CS 2390 Modeling and Design - Spring 1995

Information available:

General Information (including grading):

Instructor:
Richard Billington
Office:
109 College of Computing
Phone:
854-3227
Office Hours:
Tuesday, 4:30-5:30,
Thursday 10:00-11:00
Email:
buff@cc
Newsgroup:
git.cc.class.2390
Class:
T Th 3-4:30 in CoC 17
Labs:
Wednesdays 1:30-3 (A), 3-4:30(B) in Baird Sun Lab (103 CoC)
Final Exam:
tentative Friday, 9 June 8am - 10:50am
TAs:
Lyman Taylor (lyman@cc) Office Hrs. W 4:30-6:00 Bairdsun ; or by appt.
Reza Ghorieshi (reza@cc) Office Hrs. TBD
Text:
Required: Coad and Nicola, Object-Oriented Programming
Grading:

Final grades will be assigned on a relative scale. Incomplete will be virtually impossible.

Assuming a reasonable attempt at a program, program grades will be based 50% on design documentation and 50% on meeting project requirements. No late assignments will be accepted.

Attendance in lecture and lab sections is mandatory: Lab sections, in particular, are an excellent time to get help. HAVE AN OIT ACCOUNT BEFORE FIRST LAB!

Learning Objectives

By the end of this class, you should be able to:

Cooperative Work and Academic Honesty

People learn by doing. In this class, the doing is particularly important since the concepts are simple and the applications complex. Students are strongly encouraged to learn from one another: Form study groups, discuss programs and lab assignments, help one another debug, and tutoring (the tutor often learns as much as the student). BUT each program and lab assignment must be individual work P unless you actually do it, you can't learn from it.

Class Outline (Subject to Modification):

Week	Topic							Reading
  1     Why Objects?
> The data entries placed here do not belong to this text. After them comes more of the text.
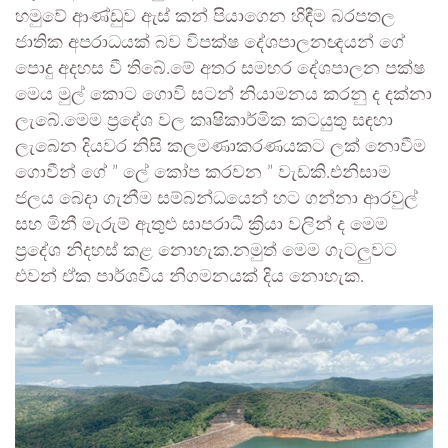
හමුවේ ආණ්ඩුව ඇස් කන් පියාගෙන හිඳීම බරපතල
ජාතික අපරාධයක් බව විපක්ෂ දේශපාලනඥයන් ගේ
පොදු අදහස වී තිබේ.මේ අතර සමහර දේශපාලන පක්ෂ
මෙය මුල් කොට ගොවි සටන් නියාමනය කරනු ද දක්නා
ලැබේ.මෙම ප්‍රදේශ වල කෘෂිකාර්මික කටයුතු සඳහා
ලැබෙන දියවර නිසි කලමණාකරණයකට ලක් නොවීම
ගොවීන් ගේ ” ලේ කෝප කරවන ” වැඩකි.එනිසාම
ජලය බෙදා ගැනීම සම්බන්ධයෙන් හට ගන්නා ආරවුල්
සහ මිනී මැරුම් ඇතුළු සාපරාධී ක්‍රියා වලින් ද මෙම
ප්‍රදේශ නිදහස් කළ නොහැක.නමුත් මෙම ගැටලුවට
එවන් ඒක පාර්ශවීය නිගමනයක් දිය නොහැක.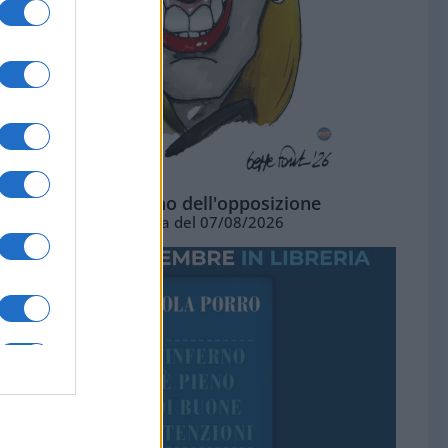
L'ottimismo dell'opposizione
Vignetta del 07/08/2026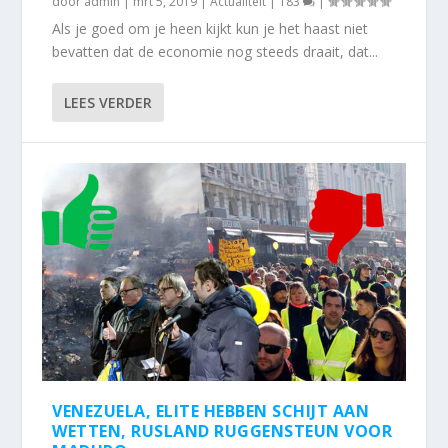
door
admin
|
mrt 5, 2019
|
Actualiteit
|
183
|
Als je goed om je heen kijkt kun je het haast niet
bevatten dat de economie nog steeds draait, dat...
LEES VERDER
VENEZUELA, ELITE HEBBEN SCHIJT AAN
WETTEN, RUSLAND RUGGENSTEUN VOOR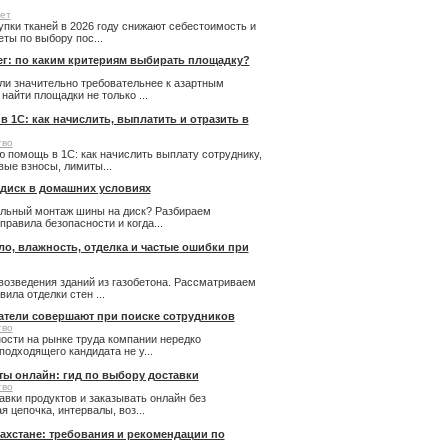
ет
купки тканей в 2026 году снижают себестоимость и
ты по выбору пос...
ег: по каким критериям выбирать площадку?
ли значительно требовательнее к азартным
айти площадки не только ...
 1С: как начислить, выплатить и отразить в
тво
 помощь в 1С: как начислить выплату сотруднику,
ые взносы, лимиты...
 диск в домашних условиях
льный монтаж шины на диск? Разбираем
правила безопасности и когда...
пло, влажность, отделка и частые ошибки при
возведения зданий из газобетона. Рассматриваем
ила отделки стен ...
атели совершают при поиске сотрудников
тво
ости на рынке труда компании нередко
подходящего кандидата не у...
ты онлайн: гид по выбору доставки
тво
авки продуктов и заказывать онлайн без
 цепочка, интервалы, воз...
ахстане: требования и рекомендации по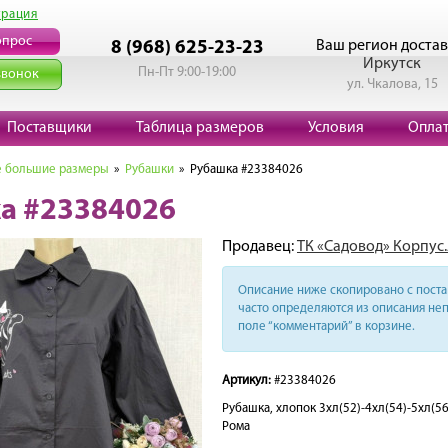
трация
опрос
Ваш регион достав
8 (968) 625-23-23
Иркутск
Пн-Пт 9:00-19:00
звонок
ул. Чкалова, 15
Поставщики
Таблица размеров
Условия
Опла
 большие размеры
»
Рубашки
» Рубашка #23384026
а #23384026
Продавец:
ТК «Садовод» Корпус.
Описание ниже скопировано с поста 
часто определяются из описания неп
поле “комментарий” в корзине.
Артикул:
#23384026
Рубашка, хлопок 3хл(52)-4хл(54)-5хл(5
Рома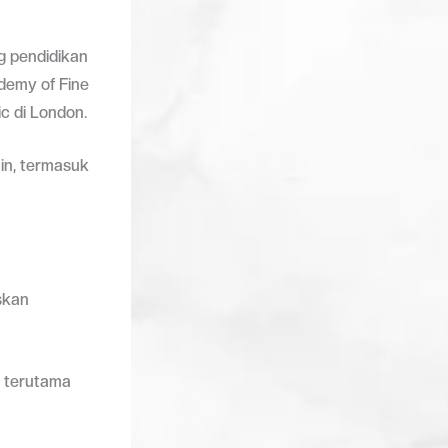
g pendidikan
demy of Fine
c di London.
ain, termasuk
uskan
, terutama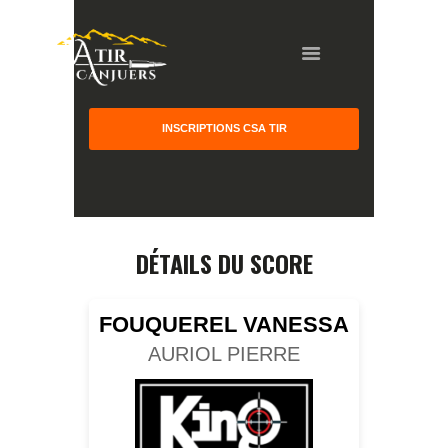
INSCRIPTIONS CSA TIR
HOME
GALLERY
PARTNERS
DÉTAILS DU SCORE
COMPETITION
RESULTS
FOUQUEREL VANESSA
TEAM CANJUERS
AURIOL PIERRE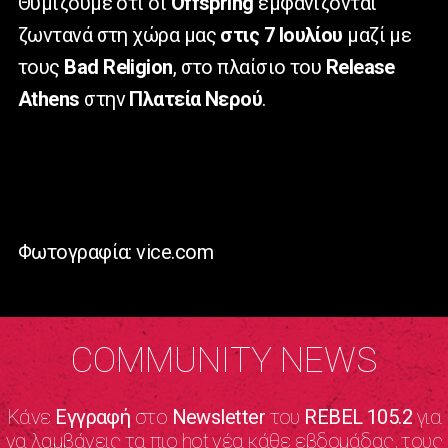
Θυμίζουμε ότι οι
Offspring
εμφανίζονται
ζωντανά στη χώρα μας
στις 7 Ιουλίου
μαζί με
τους
Bad Religion
, στο πλαίσιο του
Release
Athens
στην
Πλατεία Νερού
.
Φωτογραφία: vice.com
COMMUNITY NEWS
Κάνε
Εγγραφή
στο
Newsletter
του
REBEL 105.2
για
να λαμβάνεις τα πιο hot νέα κάθε εβδομάδας, τους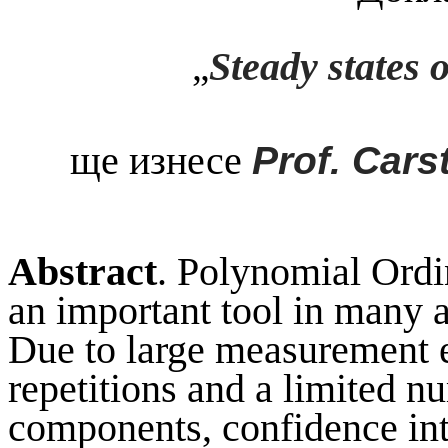
Steady states
„
ще изнесе
Prof. Cars
Abstract
. Polynomial Ordi
an important tool in many a
Due to large measurement 
repetitions and a limited 
components, confidence int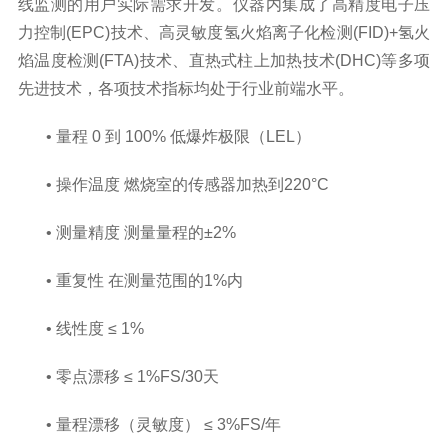
线监测的用户实际需求开发。仪器内集成了高精度电子压
力控制(EPC)技术、高灵敏度氢火焰离子化检测(FID)+氢火
焰温度检测(FTA)技术、直热式柱上加热技术(DHC)等多项
先进技术，各项技术指标均处于
行业前端
水平。
• 量程 0 到 100% 低爆炸极限（LEL）
• 操作温度 燃烧室的传感器加热到220°C
• 测量精度 测量量程的±2%
• 重复性 在测量范围的1%内
• 线性度 ≤ 1%
• 零点漂移 ≤ 1%FS/30天
• 量程漂移（灵敏度） ≤ 3%FS/年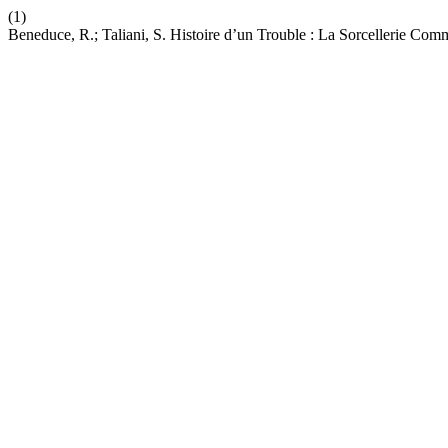
(1)
Beneduce, R.; Taliani, S. Histoire d’un Trouble : La Sorcellerie Com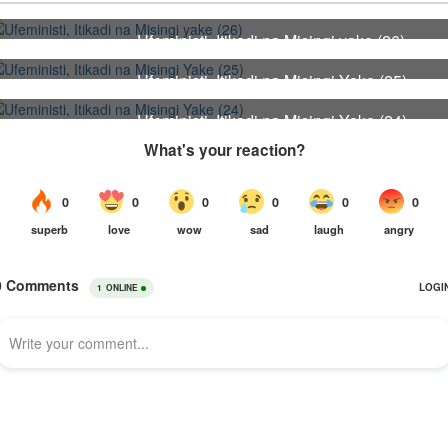
Ufeministi, Itikadi na Misingi yake (26)
26
Ufeministi, Itikadi na Misingi Yake (25)
25
Ufeministi, Itikadi na Misingi Yake (24)
24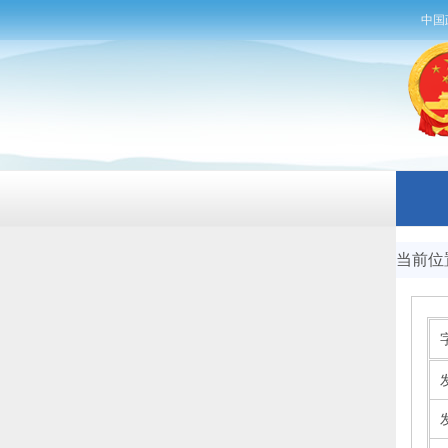
中国
当前位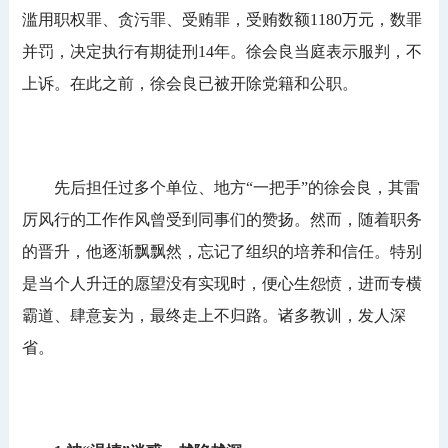
滥用职权罪、贪污罪、受贿罪，受贿数额1180万元，数罪
并罚，决定执行有期徒刑14年。徐会良当庭表示服判，不
上诉。在此之前，徐会良已被开除党籍和公职。
先后担任过多个单位、地方“一把手”的徐会良，其雷
厉风行的工作作风曾受到同事们的赞扬。然而，随着职务
的晋升，他逐渐飘飘然，忘记了组织的培养和信任。特别
是当个人升迁的愿望没有实现时，便心生怨愤，进而专横
霸道、肆意妄为，最终走上不归路。诸多教训，发人深
省。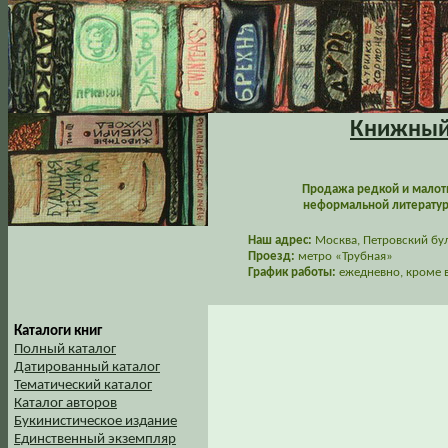
Книжный 
Продажа редкой и малот
неформальной литературы
Наш адрес:
Москва, Петровский буль
Проезд:
метро «Трубная»
График работы:
ежедневно, кроме в
Каталоги книг
Полный каталог
Датированный каталог
Тематический каталог
Каталог авторов
Букинистическое издание
Единственный экземпляр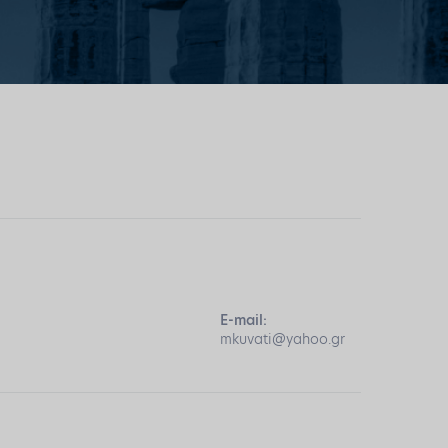
E-mail:
mkuvati@yahoo.gr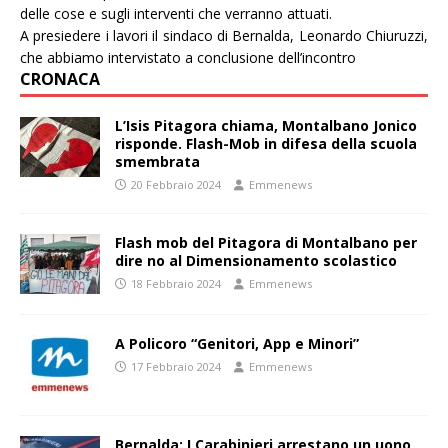
delle cose e sugli interventi che verranno attuati.
A presiedere i lavori il sindaco di Bernalda, Leonardo Chiuruzzi,
che abbiamo intervistato a conclusione dell’incontro
CRONACA
L’Isis Pitagora chiama, Montalbano Jonico
risponde. Flash-Mob in difesa della scuola
smembrata
20 Febbraio 2024
Emmenews
Flash mob del Pitagora di Montalbano per
dire no al Dimensionamento scolastico
18 Febbraio 2024
Emmenews
A Policoro “Genitori, App e Minori”
17 Febbraio 2024
Emmenews
Bernalda: I Carabinieri arrestano un uono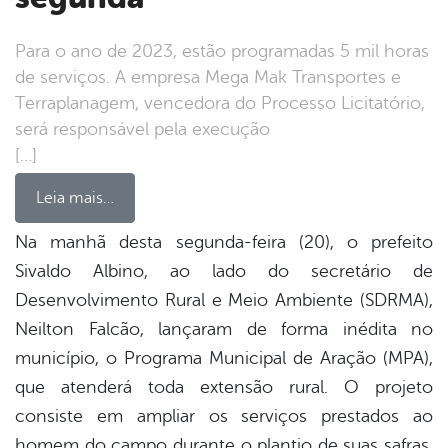
Para o ano de 2023, estão programadas 5 mil horas
de serviços. A empresa Mega Mak Transportes e
Terraplanagem, vencedora do Processo Licitatório,
será responsável pela execução
[…]
Leia mais…
Na manhã desta segunda-feira (20), o prefeito
Sivaldo Albino, ao lado do secretário de
book
Desenvolvimento Rural e Meio Ambiente (SDRMA),
Neilton Falcão, lançaram de forma inédita no
er
município, o Programa Municipal de Aração (MPA),
que atenderá toda extensão rural. O projeto
consiste em ampliar os serviços prestados ao
din
homem do campo durante o plantio de suas safras,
Why model and design?           	Chapter 1, pp. 1-13;
	Object-oriented analysis vs. design            	Appendix A, p. 504-535;
          vs. programming.                             	Appendix B, p. 547 
	Notation for OOA & OOD. 	               	 HW1-> 3/30
	Introduction to Smalltalk. 

  2   	Introduction to Graphical User Interfaces.  	Chapter 1, pp. 13-26, 
	Building the Counter object.  Reuse.	                   pp. 37-63; 
								       83-86; 
							        93-95;102-108

  3     Modeling with multiple classes.  		Chapter 2, pp. 113-145;
	Interfaces with multiple views.  		 	pp. 162-169; 
	Doing a program from scratch.				pp. 176-198 
	Modeling a whole-part structure.        HW1 due 4/11 ; HW2 -> 4/11


 4	Starting a program from scratch.  
	What's a good OOA/OOD? 
	DataStructures


 5	Sales Database example 				MIDTERM April 25. 
							Chapter 3, pp. 227-240
						 HW2 due 4/25 ; HW3 -> 4/27

 6	Object-oriented analysis, design,		Chapter 3, pp. 261-284,
	programming for data				 	  pp. 317-346.
	managmenent including interfaces 		Smalltalk-80 handout


 7  	Introduction to Discrete Event & 		Chapter 4, pp. 387-343,
	Continuous Simulation.					 pp. 463-478.
	Analysis, design, and programming        HW3 due 5/11 ; HW4 -> 5/11
	of a discrete event simulation.


 8	Advanced discrete event simulation: 		Appendix A, pp. 536-545
	Probability distributions.
	Starting C++.	

 9	C++ 						 HW4 due 5/25 

10 	Advanced graphical user interfaces: 
	Alternate models.
	Research issues and future directions 
	in modeling and design. Reviewfor final.